Ages of patients admitted in a hospital:
| Age (in years) | 5-15 | 15-25 | 25-35 | 35-45 | 45-55 | 55-65 |
|---|---|---|---|---|---|---|
| Number of patients | 6 | 11 | 21 | 23 | 14 | 5 |
Solution:
Mode: The modal class is 35-45 (highest frequency = 23)
\(l = 35\), \(h = 10\), \(f_1 = 23\), \(f_0 = 21\), \(f_2 = 14\)
\(\text{Mode} = 35 + \left( \frac{23 - 21}{46 - 21 - 14} \right) \times 10 = 35 + \frac{20}{11} = 36.8\)
So, the modal age is 36.8 years.
Mean: Using direct method:
| Class Interval | fi | xi | fixi |
|---|---|---|---|
| 5-15 | 6 | 10 | 60 |
| 15-25 | 11 | 20 | 220 |
| 25-35 | 21 | 30 | 630 |
| 35-45 | 23 | 40 | 920 |
| 45-55 | 14 | 50 | 700 |
| 55-65 | 5 | 60 | 300 |
| Total | 80 | 2830 |
\(\bar{x} = \frac{2830}{80} = 35.375\)
So, the mean age is 35.375 years.
The mode and mean are different because the distribution is not perfectly symmetrical.

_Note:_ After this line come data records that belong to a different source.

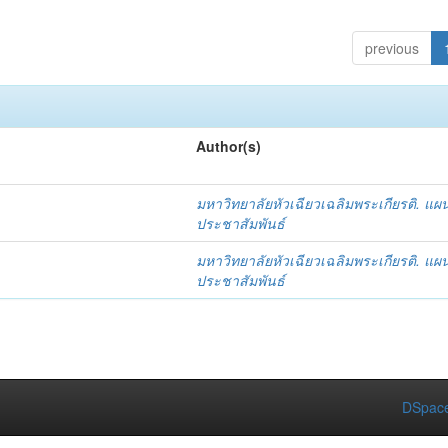
previous
Author(s)
มหาวิทยาลัยหัวเฉียวเฉลิมพระเกียรติ. แผ
ประชาสัมพันธ์
มหาวิทยาลัยหัวเฉียวเฉลิมพระเกียรติ. แผ
ประชาสัมพันธ์
DSpace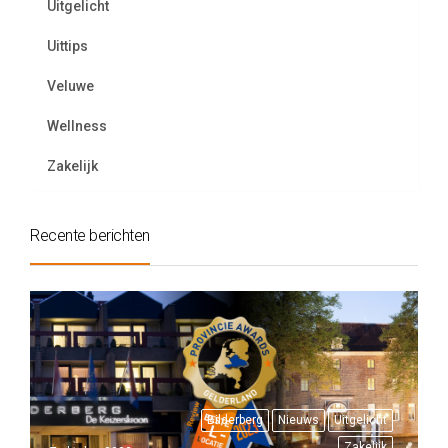
Uitgelicht
Uittips
Veluwe
Wellness
Zakelijk
Recente berichten
Bilderberg
Nieuws
Uitgelicht
Zakelijk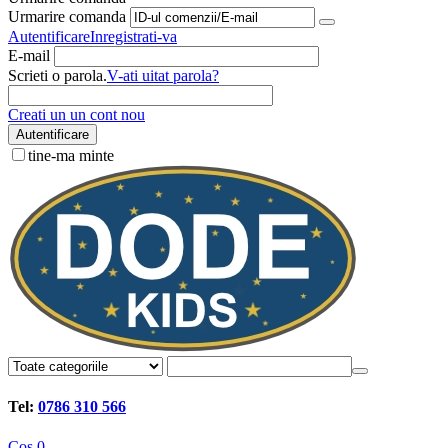
Urmarire comanda
Autentificare
Inregistrati-va
E-mail
Scrieti o parola.
V-ati uitat parola?
Creati un un cont nou
Autentificare
tine-ma minte
Tel:
0786 310 566
Cos
0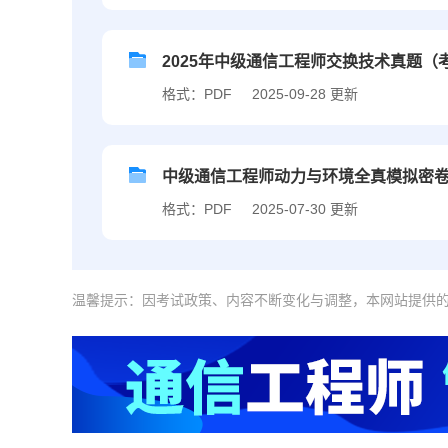
2025年中级通信工程师交换技术真题（
格式：PDF
2025-09-28 更新
中级通信工程师动力与环境全真模拟密
格式：PDF
2025-07-30 更新
温馨提示：因考试政策、内容不断变化与调整，本网站提供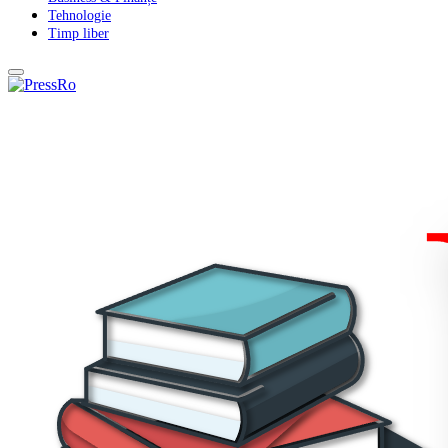
Tehnologie
Timp liber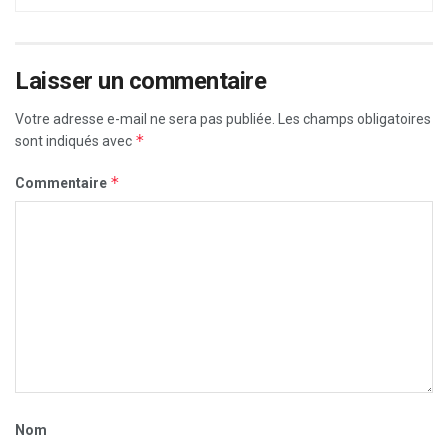
Laisser un commentaire
Votre adresse e-mail ne sera pas publiée.
Les champs obligatoires
*
sont indiqués avec
*
Commentaire
Nom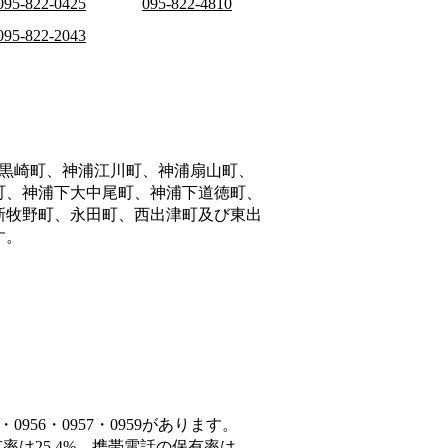
095-822-0425
095-822-4810
095-822-2043
黒崎町、神浦江川町、神浦扇山町、
町、神浦下大中尾町、神浦下道徳町、
新牧野町、永田町、西出津町及び東出
す。
956・0957・0959があります。
率は25.4%、携帯電話の保有率は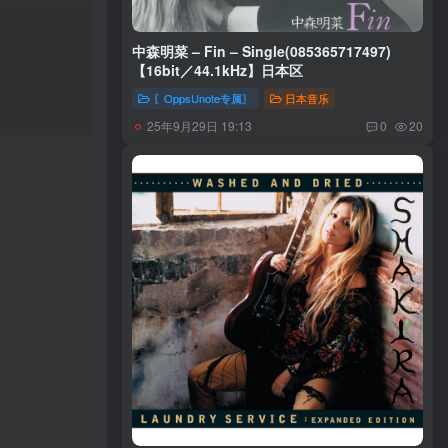
中森明菜 – Fin – Single(085365717497)
【16bit／44.1kHz】日本区
〖OppsUnote专属〗
日本音乐
25年9月29日 19:13
0
20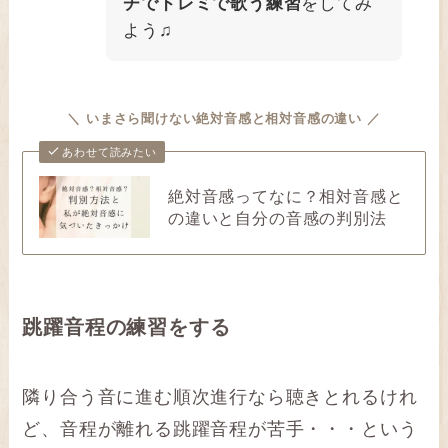
チでドレミで歌う練習
をしてみ
よう♫
＼
いまさら聞けない
絶対音感と相対音感の違い ／
あわせて読みたい
絶対音感ってなに？相対音感と
の違いと自分の音感の判別法
跳躍音程の練習をする
隣り合う音に進む順次進行なら聴きとれるけれ
ど、音程が離れる跳躍音程が苦手・・・という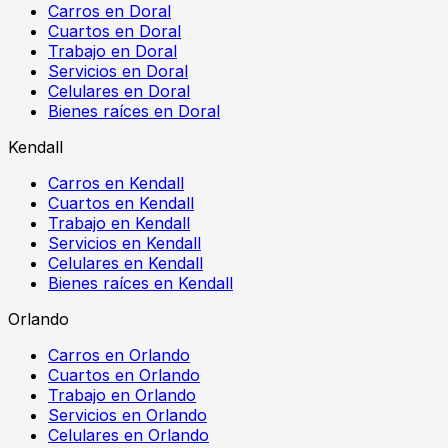
Carros en Doral
Cuartos en Doral
Trabajo en Doral
Servicios en Doral
Celulares en Doral
Bienes raíces en Doral
Kendall
Carros en Kendall
Cuartos en Kendall
Trabajo en Kendall
Servicios en Kendall
Celulares en Kendall
Bienes raíces en Kendall
Orlando
Carros en Orlando
Cuartos en Orlando
Trabajo en Orlando
Servicios en Orlando
Celulares en Orlando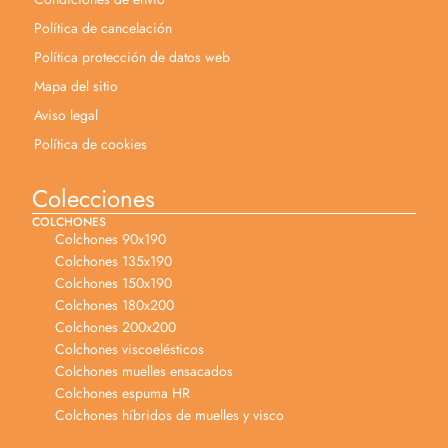
Política de cancelación
Política protección de datos web
Mapa del sitio
Aviso legal
Política de cookies
Colecciones
COLCHONES
Colchones 90x190
Colchones 135x190
Colchones 150x190
Colchones 180x200
Colchones 200x200
Colchones viscoelésticos
Colchones muelles ensacados
Colchones espuma HR
Colchones híbridos de muelles y visco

Distribution of 100 families by their expenditure:
| Expenditure (in ₹) | 1000-1500 | 1500-2000 | 2000-2500 | 2500-3000 | 3000-3500 | 3500-4000 | 4000-4500 | 4500-5000 |
|---|---|---|---|---|---|---|---|---|
| Number of families | 24 | 40 | 33 | 28 | 30 | 22 | 16 | 7 |
Solution:
First, we calculate cumulative frequencies:
| Class Interval | fi | Cumulative frequency |
|---|---|---|
| 1000-1500 | 24 | 24 |
| 1500-2000 | 40 | 64 |
| 2000-2500 | 33 | 97 |
| 2500-3000 | 28 | 125 |
| 3000-3500 | 30 | 155 |
| 3500-4000 | 22 | 177 |
| 4000-4500 | 16 | 193 |
| 4500-5000 | 7 | 200 |
Here \(n = 200\), so \(\frac{n}{2} = 100\)
The median class is 2000-2500 (cumulative frequency = 97)
Now:
Using the formula:
\(\text{Median} = 2000 + \left( \frac{100 - 64}{33} \right) \times 500 = 2000 + \frac{18000}{33} = 2545.45\)
So, the median expenditure is ₹2545.45.